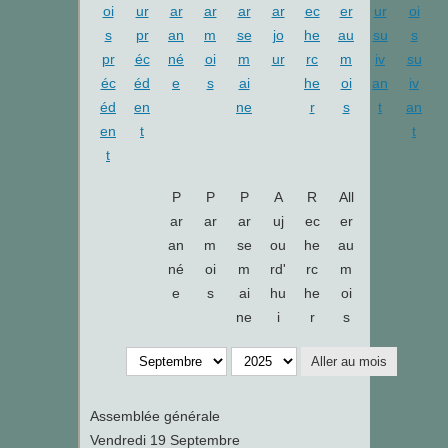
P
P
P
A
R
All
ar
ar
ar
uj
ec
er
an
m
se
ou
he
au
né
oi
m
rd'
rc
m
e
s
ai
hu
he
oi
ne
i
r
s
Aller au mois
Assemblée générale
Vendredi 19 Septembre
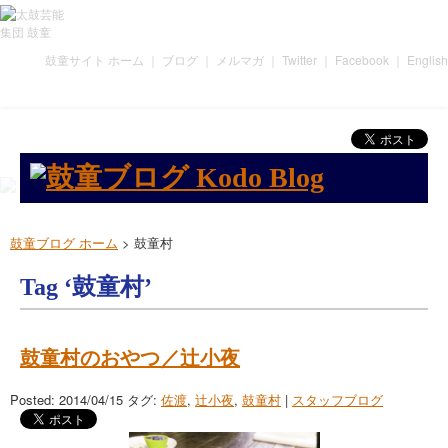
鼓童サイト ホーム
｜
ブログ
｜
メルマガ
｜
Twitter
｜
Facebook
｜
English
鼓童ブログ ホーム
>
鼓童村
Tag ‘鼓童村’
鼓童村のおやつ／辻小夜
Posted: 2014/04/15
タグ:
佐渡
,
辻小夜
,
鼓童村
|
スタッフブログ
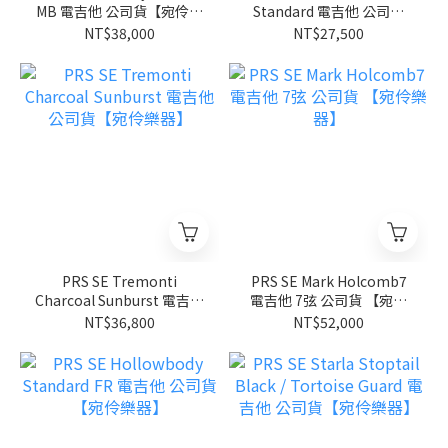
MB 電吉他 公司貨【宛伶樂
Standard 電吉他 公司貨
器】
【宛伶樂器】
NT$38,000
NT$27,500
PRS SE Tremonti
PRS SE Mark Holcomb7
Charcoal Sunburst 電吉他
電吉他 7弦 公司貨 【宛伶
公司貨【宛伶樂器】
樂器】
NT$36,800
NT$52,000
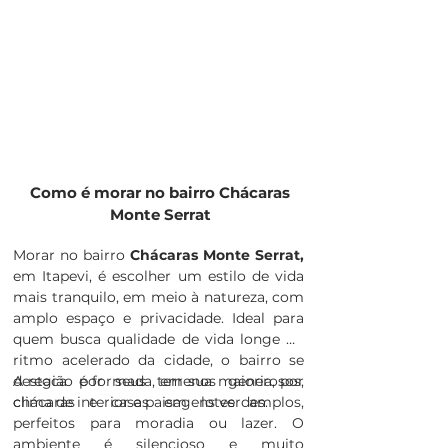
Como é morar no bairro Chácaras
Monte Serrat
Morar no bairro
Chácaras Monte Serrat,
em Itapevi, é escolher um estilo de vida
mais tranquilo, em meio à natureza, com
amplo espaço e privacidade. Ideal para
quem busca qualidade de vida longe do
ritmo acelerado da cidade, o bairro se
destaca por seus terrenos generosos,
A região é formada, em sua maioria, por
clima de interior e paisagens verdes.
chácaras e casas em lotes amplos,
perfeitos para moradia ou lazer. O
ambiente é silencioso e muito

##############################

■ Work request ■
Exactly and only the lines from the line containing "clima de interior e paisagens verdes." through the last line of the entries should be copied, both ends included.

■ Solution for this exercise ■
clima de interior e paisagens verdes.
chácaras e casas em lotes amplos,
perfeitos para moradia ou lazer. O
ambiente é silencioso e muito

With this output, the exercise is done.